My personal literacy rate plummeted in 2024. I read a lot of essays, articles, and online what-have-yous, but I did not read many books. I started saying one word when I meant to say another at a troubling rate: it seemed like every day, I’d turn to my husband and say “Cozy?” when I meant to say his name, Cody. I spent a lot of time on Reddit searching for answers about my various ailments — some were entirely imagined (see previous sentence) and others were increasingly distressing (debilitating joint pain in my knees).
I experience the pain in my knees most sharply when I am ascending or descending stairs. Annoyingly, house has two sets of pretty steep stairs (oh, how the charming brick row home life quickly loses its charm in the face of this dynamic!) If you live in a fifth-floor walk-up in Brooklyn, don’t be nasty to me, okay? My heart goes out to you, you are stronger than the troops, etc.

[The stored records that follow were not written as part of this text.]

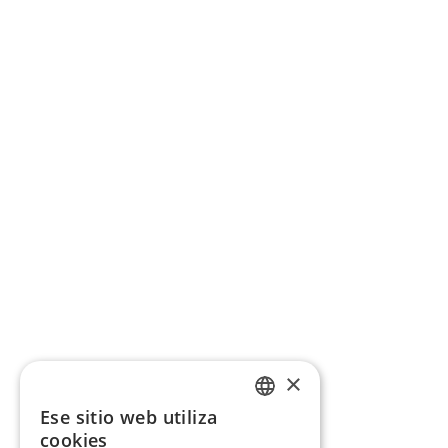
×
Ese sitio web utiliza
CATALAN
cookies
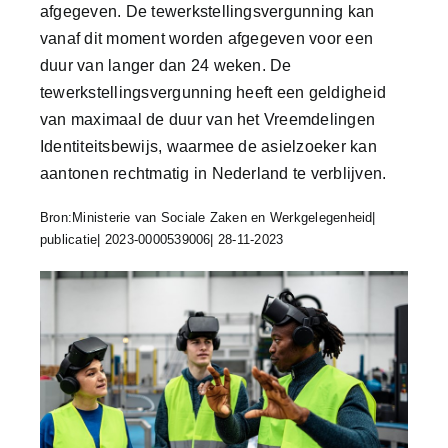
afgegeven. De tewerkstellingsvergunning kan
vanaf dit moment worden afgegeven voor een
duur van langer dan 24 weken. De
tewerkstellingsvergunning heeft een geldigheid
van maximaal de duur van het Vreemdelingen
Identiteitsbewijs, waarmee de asielzoeker kan
aantonen rechtmatig in Nederland te verblijven.
Bron:Ministerie van Sociale Zaken en Werkgelegenheid|
publicatie| 2023-0000539006| 28-11-2023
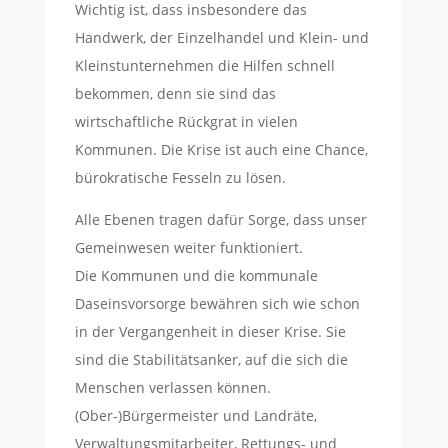
Wichtig ist, dass insbesondere das
Handwerk, der Einzelhandel und Klein- und
Kleinstunternehmen die Hilfen schnell
bekommen, denn sie sind das
wirtschaftliche Rückgrat in vielen
Kommunen. Die Krise ist auch eine Chance,
bürokratische Fesseln zu lösen.
Alle Ebenen tragen dafür Sorge, dass unser
Gemeinwesen weiter funktioniert.
Die Kommunen und die kommunale
Daseinsvorsorge bewähren sich wie schon
in der Vergangenheit in dieser Krise. Sie
sind die Stabilitätsanker, auf die sich die
Menschen verlassen können.
(Ober-)Bürgermeister und Landräte,
Verwaltungsmitarbeiter, Rettungs- und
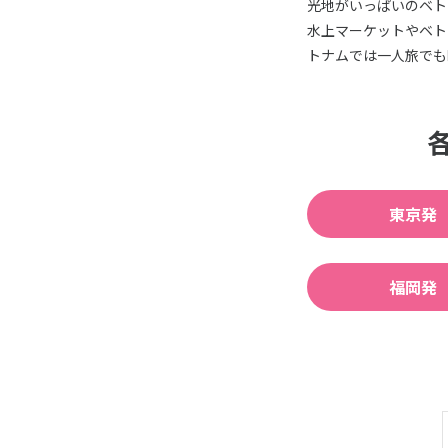
光地がいっぱいのベト
水上マーケットやベト
トナムでは一人旅でも
東京発
福岡発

And so we arrive at something I cannot stop thinking about: Kanye West’s desire to outlaw stairs. Yes, outlaw. Kanye’s been powerfully wrong about many things in the last five-to-twenty years…but the stair ban sort of sends me. Arguably the most intellectually challenging text I read in my year of rest and resignation, Ian Parker’s New Yorker piece on Kanye’s destruction of a one-of-a-kind Tadao Ando home offers us a truly stunning look at the consequences of this anti-stair crusade. Here, Parker lays out the case of West v. Stairs:
He had bought a house designed by an architect with a history of staircase panache. The Big Ando has a dazzling, thirty-six-foot-wide outdoor staircase on which you could reënact “Battleship Potemkin.” But, in 2023, a lawsuit brought by former teachers at the Donda Academy, which shut down soon after it opened, claimed that Ye had discouraged the use of the second floor—because he was “afraid of stairs.” That may not be true, but he certainly had no regard for stairs. On what may be the only occasion when Ye has publicly mentioned events at Malibu Road, he told a pair of podcasters that he was “really big on outlawing stairs,” adding, “Everything should be designed like an old folks’ home.”
“Afraid of stairs.” “No regard for stairs.” “Really big on outlawing stairs.”

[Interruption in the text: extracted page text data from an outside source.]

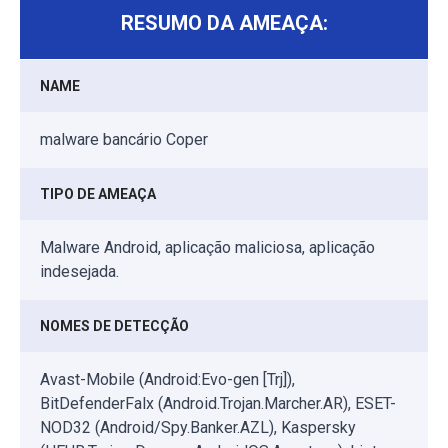
RESUMO DA AMEAÇA:
NAME
malware bancário Coper
TIPO DE AMEAÇA
Malware Android, aplicação maliciosa, aplicação
indesejada.
NOMES DE DETECÇÃO
Avast-Mobile (Android:Evo-gen [Trj]),
BitDefenderFalx (Android.Trojan.Marcher.AR), ESET-
NOD32 (Android/Spy.Banker.AZL), Kaspersky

These phrases run through my mind all day. Occassionally, “everything should be designed like an old folks’ home” joins the endless loop. My god, what sentences! They bring to mind many questions such as: “what?” and “wait, what?” and most importantly “what do you MEAN?!”

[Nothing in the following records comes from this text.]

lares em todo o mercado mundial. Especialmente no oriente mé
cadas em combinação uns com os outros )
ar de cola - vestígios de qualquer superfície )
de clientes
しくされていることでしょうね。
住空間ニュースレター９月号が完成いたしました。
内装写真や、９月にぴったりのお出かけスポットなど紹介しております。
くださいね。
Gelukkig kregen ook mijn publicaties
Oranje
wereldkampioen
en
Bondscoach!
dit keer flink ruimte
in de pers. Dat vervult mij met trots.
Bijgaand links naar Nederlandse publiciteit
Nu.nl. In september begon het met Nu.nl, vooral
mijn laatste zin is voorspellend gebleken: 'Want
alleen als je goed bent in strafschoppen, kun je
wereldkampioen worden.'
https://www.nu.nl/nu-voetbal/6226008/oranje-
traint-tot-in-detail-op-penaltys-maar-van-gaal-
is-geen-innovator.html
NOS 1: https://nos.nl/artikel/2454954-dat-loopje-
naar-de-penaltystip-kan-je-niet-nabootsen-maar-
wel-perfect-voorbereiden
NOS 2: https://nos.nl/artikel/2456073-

I should amend the previous sentence to say that they may bring many questions to your mind. On the contrary, the above passage — and the many beautiful phrases with which it left me — does not leave me with any inquiries. I’m afraid that it only leaves me feeling seen. It leaves me peaceful. In it I find myself tremendously understood.
This is an unfortunate truth, but it is nonetheless my truth: I have no regard for stairs because I am quite afraid of stairs, and I am indeed…really big on outlawing stairs.
My fear of stairs is not a phobia. I do not cower at the sight of stairs. I bravely ascend and descend stairs every day. But I would be lying to you, dear reader, if I said that stairs do not provoke in me a thrumming anxiety. Every morning before I descend my first stairs of the day, I prepare like an Olympic diver about to throttle themselves into the air: I shake out my limbs, I take deep breaths, and I attempt in vain to clear my mind. I then step onto the stairs and enjoy a symphony of crunching sounds created by my cartilage-deficient knees (‘crepitus’ is the term for that, which is a fun word, and it can be totally harmless except when it’s not).
There’s a mountain of research about chronic pain that pretty much amounts to “even when the source of your pain is real, the anxiety that you develop around things that trigger your pain….yeah, that causes pain too.” I’m not going to link to studies that prove my point — you heard me when I said I was illiterate, right? — but just trust me. And so sometimes I meditate on stairs. I look at great works of art that contain stairs. I think about staircases that I love. I imagine myself as that cunty little nude descending Duchamp’s staircase, or as Monica Vitti being oggled by a town full of Luigi Mangione’s in L’Avventura. I try to develop warm feelings towards stairs, or at least I try to cultivate neutrality.
But on my worst days, I wake up in pain and I worry about my body’s future and I cry. And then I think of turning all of the stairs in the world into…ramps? Slides? Beginner rock climbing gym walls? And I suppose it’s then that I am able to smile in the face of senseless destruction, able to dream in spite of it all.